7.2.6. End-to-End and Link Encryption

There are two basic communications levels at which encryption can be performed. With end-to-end encryption (sometimes called off-line encryption), a message is encrypted when it is transmitted and is decrypted when it is received. The network may not even need to be aware that the message is encrypted. This type of encryption may sometimes be selected as an option by the user. The message remains encrypted through the entire communications process, from start to finish. This has the advantage of not depending on secure waypoints at every stage in the message path. This is the principle used by tunnel-style message encryption systems such as SSL, or TLS as it is known today.

With link encryption (sometimes called online encryption), a message is encrypted when it is transmitted, but is decrypted and then encrypted again each time it passes through a network communications node. The message may therefore be encrypted, decrypted, and reencrypted a number of times during the communications process, and the message is exposed within each node. With link encryption, the encryption is performed just before the message is physically transmitted. Encryption is typically invisible to the user; it is simply part of the transmission process.

There are advantages and disadvantages to each method of encryption.
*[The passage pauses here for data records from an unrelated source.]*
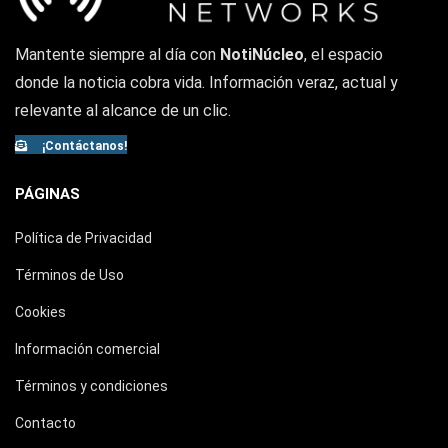
Mantente siempre al día con
NotiNúcleo
, el espacio
donde la noticia cobra vida. Información veraz, actual y
relevante al alcance de un clic.
¡Contáctanos!
PÁGINAS
Política de Privacidad
Términos de Uso
Cookies
Información comercial
Términos y condiciones
Contacto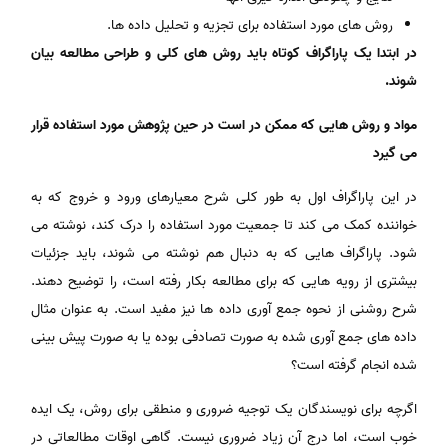
روش های مورد استفاده برای تجزیه و تحلیل داده ها.
در ابتدا یک پاراگراف کوتاه باید روش های کلی و طراحی مطالعه بیان
شوند.
مواد و روش هایی که ممکن در است در حین پژوهش مورد استفاده قرار
می گیرد
در این پاراگراف اول به طور کلی شرح معیارهای ورود و خروج که به
خواننده کمک می کند تا جمعیت مورد استفاده را درک کند، نوشته می
شود. پاراگراف هایی که به دنبال هم نوشته می شوند، باید جزئیات
بیشتری از رویه هایی که برای مطالعه بکار رفته است، را توضیح دهند.
شرح روشنی از نحوه جمع آوری داده ها نیز مفید است. به عنوان مثال
داده های جمع آوری شده به صورت تصادفی بوده یا به صورت پیش بینی
شده انجام گرفته است؟
اگرچه برای نویسندگان یک توجیه ضروری و منطقی برای روش، یک ایده
خوب است، اما درج آن زیاد ضروری نیست. گاهی اوقات مطالعاتی در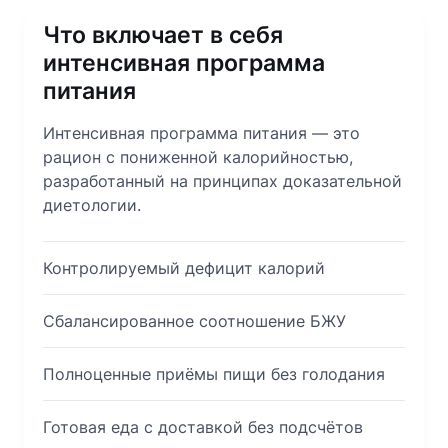
Что включает в себя
интенсивная программа
питания
Интенсивная программа питания — это
рацион с пониженной калорийностью,
разработанный на принципах доказательной
диетологии.
Контролируемый дефицит калорий
Сбалансированное соотношение БЖУ
Полноценные приёмы пищи без голодания
Готовая еда с доставкой без подсчётов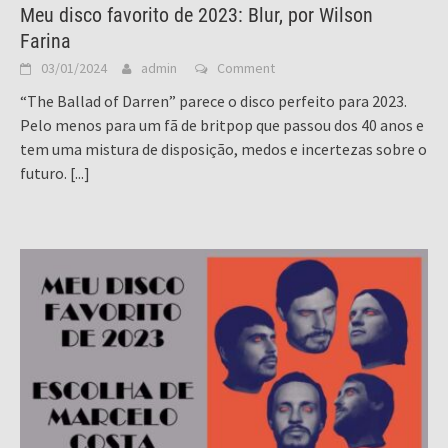
Meu disco favorito de 2023: Blur, por Wilson
Farina
03/01/2024
admin
Comment
“The Ballad of Darren” parece o disco perfeito para 2023.
Pelo menos para um fã de britpop que passou dos 40 anos e
tem uma mistura de disposição, medos e incertezas sobre o
futuro.
[...]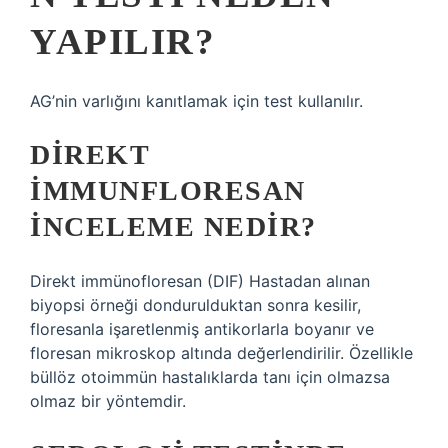
YAPILIR?
AG’nin varlığını kanıtlamak için test kullanılır.
DIREKT
IMMUNFLORESAN
INCELEME NEDIR?
Direkt immünofloresan (DIF) Hastadan alınan
biyopsi örneği dondurulduktan sonra kesilir,
floresanla işaretlenmiş antikorlarla boyanır ve
floresan mikroskop altında değerlendirilir. Özellikle
büllöz otoimmün hastalıklarda tanı için olmazsa
olmaz bir yöntemdir.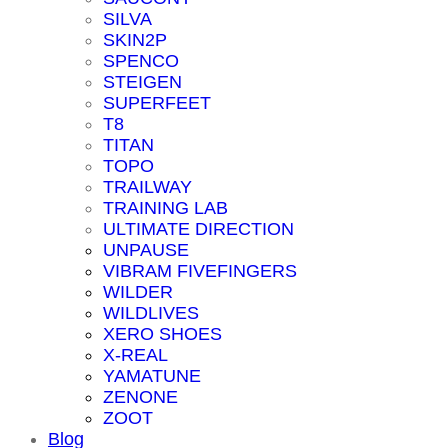
SILVA
SKIN2P
SPENCO
STEIGEN
SUPERFEET
T8
TITAN
TOPO
TRAILWAY
TRAINING LAB
ULTIMATE DIRECTION
UNPAUSE
VIBRAM FIVEFINGERS
WILDER
WILDLIVES
XERO SHOES
X-REAL
YAMATUNE
ZENONE
ZOOT
Blog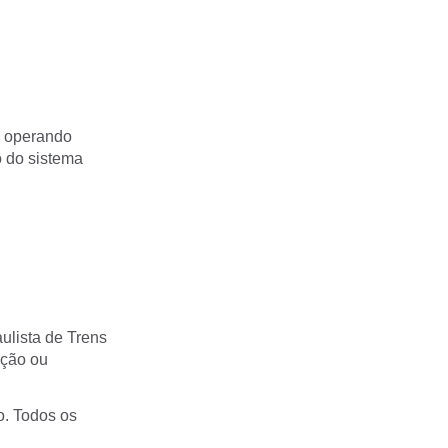
o operando
o do sistema
lista de Trens
ução ou
o. Todos os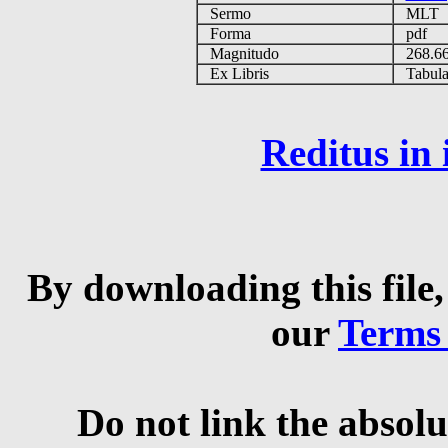
Sermo
MLT
Forma
pdf
Magnitudo
268.6
Ex Libris
Tabulas
Reditus in
By downloading this file,
our
Terms
Do not link the absolu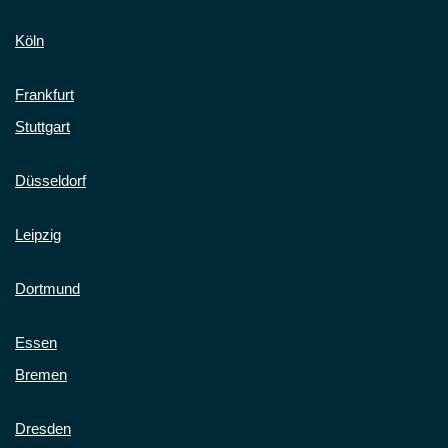
Köln
Frankfurt
Stuttgart
Düsseldorf
Leipzig
Dortmund
Essen
Bremen
Dresden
Advantages of end-to-end encryption are as follows:

  • It is more flexible; the user may be able to encrypt only certain information, and each user can have a distinct key.

  • It makes key management and distribution easier.

  • It protects data from start to finish through the entire network.

  • It is more efficient; the network doesn't need to have any special encryption facilities.

Disadvantages of end-to-end encryption are as follows:

  • It may need to process some information (e.g., headers and routing information) in unencrypted form.

  • Each system needs to be able to perform the same kind of encryption.

  • It only secures the contents of a message, but does nothing to hide the fact that a message transmission has taken place.

Advantages of link encryption are as follows:

  • It is easier; the user doesn't need to take any action.

  • It is more convenient in a network that provides many nodes.

  • It doesn't compromise the entire network if a single key is compromised. Each pair of network nodes can use a distinct key.

  • It encrypts all information, including headers and routing information.

Disadvantages of link encryption are as follows:

  • Key distribution and management are more difficult because all nodes in the network must receive a key.

  • There are more points of vulnerability because the message is reduced to its original form several times along its path.